Críticos do procedimento dizem que esses materiais poderiam ser apreendidos e leiloados ou destinados a outras funções. Em resposta ao crescente número de ações de destruição, deputados de estados como Mato Grosso, Amazonas e Roraima protocolaram projetos de lei para proibir, ou ao menos evitar, a destruição de máquinas e equipamentos. No caso de Roraima, no entanto, a lei foi questionada e o Supremo Tribunal Federal (STF) a derrubou cerca de seis meses após a sanção.
Estados que mais registraram destruição ou inutilização de bens em 2023
As ações de destruição ocorrem quando os órgãos ambientais fazem fiscalizações e são verificadas infrações ambientais com a utilização desses equipamentos e instrumentos. É o caso dos garimpos ilegais e da extração de madeira ilegal. A maioria dos casos registrados pelo governo federal em 2023 ocorreu nos estados do Mato Grosso, Amazonas, Roraima e Pará.
A Gazeta do Povo buscou contato com o Ibama para obter os dados sobre todas as ações de inutilizações e destruições ocorridas em 2023. No entanto, não obteve retorno até o fechamento da reportagem. O espaço segue aberto para manifestação.
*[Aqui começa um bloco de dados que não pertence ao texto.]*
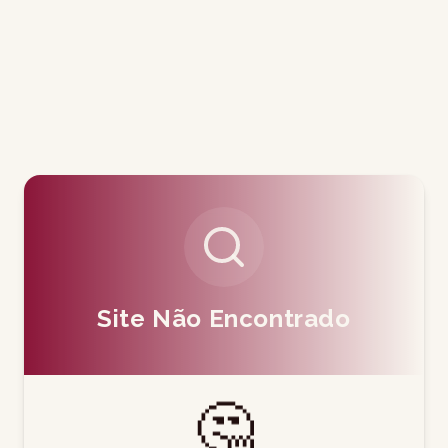
Site Não Encontrado
🤔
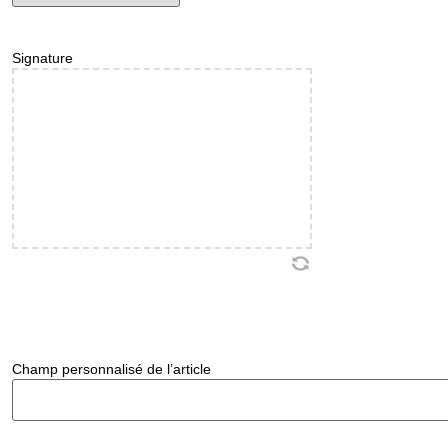
Signature
CAPTCHA
Champ personnalisé de l’article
Em nota do Ibama à imprensa em novembro, o diretor de Proteção Ambiental do órgão, Jair Schmitt, destacou os números relacionados às ações para combater o garimpo ilegal na Amazônia, especialmente em terras indígenas. "O Ibama tem realizado operações para desativar mineração clandestina em terras indígenas como a Yanomami, Sararé, Munduruku, Vale de Javari, no rio Madeira e em Unidades de Conservação. Cerca de 600 balsas, 150 escavadeiras, 31 aviões e centenas de outros equipamentos empregados no crime ambiental já foram inutilizados", disse Schmitt.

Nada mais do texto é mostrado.